In the records below, begin at the line containing "밑면이다. 마우스를 위한 레이저 센서와 함께 스캐너용 창도 보인" and end at the line containing "www.Eckl-Bestattungen.com"; quote every line in that span exactly, including both boundary lines, and no others.

───── DATA RECORDS ─────

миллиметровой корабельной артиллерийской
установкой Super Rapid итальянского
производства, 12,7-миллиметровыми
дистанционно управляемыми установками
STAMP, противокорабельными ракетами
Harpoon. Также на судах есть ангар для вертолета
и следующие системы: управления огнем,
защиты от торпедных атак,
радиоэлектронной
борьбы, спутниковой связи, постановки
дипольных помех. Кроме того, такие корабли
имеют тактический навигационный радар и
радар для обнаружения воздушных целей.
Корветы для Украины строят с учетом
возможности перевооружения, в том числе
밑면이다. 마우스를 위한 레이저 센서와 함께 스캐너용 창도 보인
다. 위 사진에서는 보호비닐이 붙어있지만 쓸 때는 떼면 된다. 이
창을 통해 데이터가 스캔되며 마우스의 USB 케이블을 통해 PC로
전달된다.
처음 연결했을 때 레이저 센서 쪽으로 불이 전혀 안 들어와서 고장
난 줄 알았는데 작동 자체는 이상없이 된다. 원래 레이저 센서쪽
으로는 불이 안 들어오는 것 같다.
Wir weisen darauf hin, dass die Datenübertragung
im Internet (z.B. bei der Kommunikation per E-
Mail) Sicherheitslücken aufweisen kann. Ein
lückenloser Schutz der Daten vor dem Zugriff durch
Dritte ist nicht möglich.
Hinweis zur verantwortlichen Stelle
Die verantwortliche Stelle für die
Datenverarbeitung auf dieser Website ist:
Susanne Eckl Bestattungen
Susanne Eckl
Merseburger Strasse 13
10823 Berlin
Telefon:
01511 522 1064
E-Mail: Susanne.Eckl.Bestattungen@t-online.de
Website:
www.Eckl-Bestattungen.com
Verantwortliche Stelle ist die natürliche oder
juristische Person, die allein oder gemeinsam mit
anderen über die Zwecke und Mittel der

─────
───── DATA RECORDS ─────

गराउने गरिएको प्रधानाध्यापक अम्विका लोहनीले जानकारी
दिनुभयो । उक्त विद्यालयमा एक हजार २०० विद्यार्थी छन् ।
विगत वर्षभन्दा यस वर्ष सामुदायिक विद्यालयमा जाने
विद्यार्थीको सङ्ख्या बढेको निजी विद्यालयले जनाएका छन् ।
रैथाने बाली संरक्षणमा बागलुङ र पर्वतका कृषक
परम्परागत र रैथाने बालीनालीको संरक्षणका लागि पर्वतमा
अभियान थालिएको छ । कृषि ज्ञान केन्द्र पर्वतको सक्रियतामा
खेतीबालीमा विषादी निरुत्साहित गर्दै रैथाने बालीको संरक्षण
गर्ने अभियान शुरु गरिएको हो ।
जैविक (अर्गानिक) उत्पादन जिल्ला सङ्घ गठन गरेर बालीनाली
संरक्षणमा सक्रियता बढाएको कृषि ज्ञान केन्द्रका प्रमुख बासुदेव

─────

• **REPLY**:
밑면이다. 마우스를 위한 레이저 센서와 함께 스캐너용 창도 보인
다. 위 사진에서는 보호비닐이 붙어있지만 쓸 때는 떼면 된다. 이
창을 통해 데이터가 스캔되며 마우스의 USB 케이블을 통해 PC로
전달된다.
처음 연결했을 때 레이저 센서 쪽으로 불이 전혀 안 들어와서 고장
난 줄 알았는데 작동 자체는 이상없이 된다. 원래 레이저 센서쪽
으로는 불이 안 들어오는 것 같다.
Wir weisen darauf hin, dass die Datenübertragung
im Internet (z.B. bei der Kommunikation per E-
Mail) Sicherheitslücken aufweisen kann. Ein
lückenloser Schutz der Daten vor dem Zugriff durch
Dritte ist nicht möglich.
Hinweis zur verantwortlichen Stelle
Die verantwortliche Stelle für die
Datenverarbeitung auf dieser Website ist:
Susanne Eckl Bestattungen
Susanne Eckl
Merseburger Strasse 13
10823 Berlin
Telefon:
01511 522 1064
E-Mail: Susanne.Eckl.Bestattungen@t-online.de
Website:
www.Eckl-Bestattungen.com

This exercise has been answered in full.